Disciplina: Intervenção do Estado na Propriedade

Aluno: Augusto Teixeira Modesto

Unidade Única. Tarefa 1.1.

Analise a situação hipotética Eduardo é proprietário de um imóvel urbano não edificado no


Município de Cururupu, Maranhão. O Plano Diretor da cidade delimita que, na área onde se
localiza o imóvel de Eduardo, só podem ser construídos imóveis residenciais. Mas em
desacordo com a norma, Eduardo decide construir um imóvel comercial. Notificado a mudar
a destinação dada ao imóvel, Eduardo se mantém inerte. Novamente notificado, Eduardo se
mantém interne. Pesquisando mais a fundo, o Poder Público descobre que, no ponto
comercial de Eduardo, há vendas de drogas e prostituição. O local é denominado por
populares que ali moram como “cracolândia”. Eduardo é novamente notificado, no sentido de
dar uma função social lícita ao imóvel, cumprindo o plano diretor e exterminando as
atividades ilícitas ali praticadas. Eduardo se mantém inerte. O Poder Público decide
desapropriar o imóvel sem pagamento de indenização.

Diante da situação hipotética, responda:


(1) É possível a desapropriação de imóvel urbano pelo não cumprimento de da
função social? Fundamente.

Segundo os juristas Marcelo Novelino e Dirley da Cunha, o desenvolvimento e expansão


social da cidade e o bem-estar de seus habitantes depende basicamente do cumprimento da
função social da propriedade urbana, que se verifica quando esta atende às exigências
fundamentais de ordenação da cidade expressas no plano diretor.

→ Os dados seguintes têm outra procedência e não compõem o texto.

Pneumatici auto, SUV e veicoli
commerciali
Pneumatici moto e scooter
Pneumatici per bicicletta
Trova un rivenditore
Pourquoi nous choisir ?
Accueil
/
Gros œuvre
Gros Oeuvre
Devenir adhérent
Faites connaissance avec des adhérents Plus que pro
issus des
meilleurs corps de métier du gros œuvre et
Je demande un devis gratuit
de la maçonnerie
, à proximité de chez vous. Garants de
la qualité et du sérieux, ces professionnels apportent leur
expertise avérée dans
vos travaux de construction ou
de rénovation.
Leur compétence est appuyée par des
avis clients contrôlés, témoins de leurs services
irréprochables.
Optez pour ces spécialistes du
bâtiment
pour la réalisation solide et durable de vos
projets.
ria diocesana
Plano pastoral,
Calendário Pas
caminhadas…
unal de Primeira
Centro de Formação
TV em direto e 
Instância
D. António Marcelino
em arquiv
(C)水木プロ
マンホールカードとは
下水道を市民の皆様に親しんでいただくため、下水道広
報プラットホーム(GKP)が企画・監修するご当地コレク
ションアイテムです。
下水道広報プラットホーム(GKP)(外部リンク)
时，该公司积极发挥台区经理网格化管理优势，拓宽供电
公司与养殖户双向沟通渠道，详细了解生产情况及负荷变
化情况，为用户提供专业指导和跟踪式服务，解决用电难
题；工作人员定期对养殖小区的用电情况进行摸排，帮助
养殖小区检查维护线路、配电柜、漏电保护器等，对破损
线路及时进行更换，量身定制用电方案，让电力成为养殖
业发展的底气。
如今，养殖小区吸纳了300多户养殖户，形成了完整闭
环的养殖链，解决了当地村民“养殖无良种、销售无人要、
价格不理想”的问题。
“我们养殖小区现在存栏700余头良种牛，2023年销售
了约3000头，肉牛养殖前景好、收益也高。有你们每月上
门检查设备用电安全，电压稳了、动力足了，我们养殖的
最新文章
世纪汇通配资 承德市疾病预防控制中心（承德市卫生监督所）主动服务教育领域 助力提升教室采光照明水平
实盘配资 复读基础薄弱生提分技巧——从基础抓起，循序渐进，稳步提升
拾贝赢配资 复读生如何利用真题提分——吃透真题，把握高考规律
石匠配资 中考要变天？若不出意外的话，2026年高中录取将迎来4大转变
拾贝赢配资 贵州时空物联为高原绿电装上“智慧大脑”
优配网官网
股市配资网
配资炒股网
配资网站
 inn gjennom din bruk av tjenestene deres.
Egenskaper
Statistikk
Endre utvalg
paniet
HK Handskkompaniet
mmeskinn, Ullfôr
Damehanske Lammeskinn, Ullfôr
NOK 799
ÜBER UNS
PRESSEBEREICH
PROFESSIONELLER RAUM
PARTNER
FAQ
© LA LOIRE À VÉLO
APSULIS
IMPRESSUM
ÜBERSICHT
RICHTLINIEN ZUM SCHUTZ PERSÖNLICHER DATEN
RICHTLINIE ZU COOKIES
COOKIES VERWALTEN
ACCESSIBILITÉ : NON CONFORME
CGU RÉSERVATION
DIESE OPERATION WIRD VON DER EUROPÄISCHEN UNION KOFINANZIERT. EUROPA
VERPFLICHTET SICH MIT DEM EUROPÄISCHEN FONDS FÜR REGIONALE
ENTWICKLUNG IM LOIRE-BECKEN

Nessa linha, há diversas passagens na Constituição Federal determinando a função social


da propriedade, vejamos:

Art. 5º
(...)
XXIII - a propriedade atenderá a sua função social;
Art. 170. A ordem econômica, fundada na valorização do trabalho humano e na livre
iniciativa, tem por fim assegurar a todos existência digna, conforme os ditames da
justiça social, observados os seguintes princípios:
(...)
III - função social da propriedade;

Continuam os autores explicando que, por isso mesmo, a Constituição faculta ao Município,
mediante lei específica para área incluída no plano diretor, exigir, nos termos da lei federal,
do proprietário do solo urbano não edificado, subutilizado ou não utilizado, que promova seu
adequado aproveitamento, sob pena de se sujeitar, conforme previsto no art. 182 da CF, a:
(i) Parcelamento ou edificação compulsórios;
(ii) IPTU progressivo no tempo; e
(iii) Desapropriação com pagamento mediante títulos da dívida pública, com prazo de
resgate de até dez anos, em parcelas anuais, iguais e sucessivas, assegurados o
valor real da indenização e os juros legais.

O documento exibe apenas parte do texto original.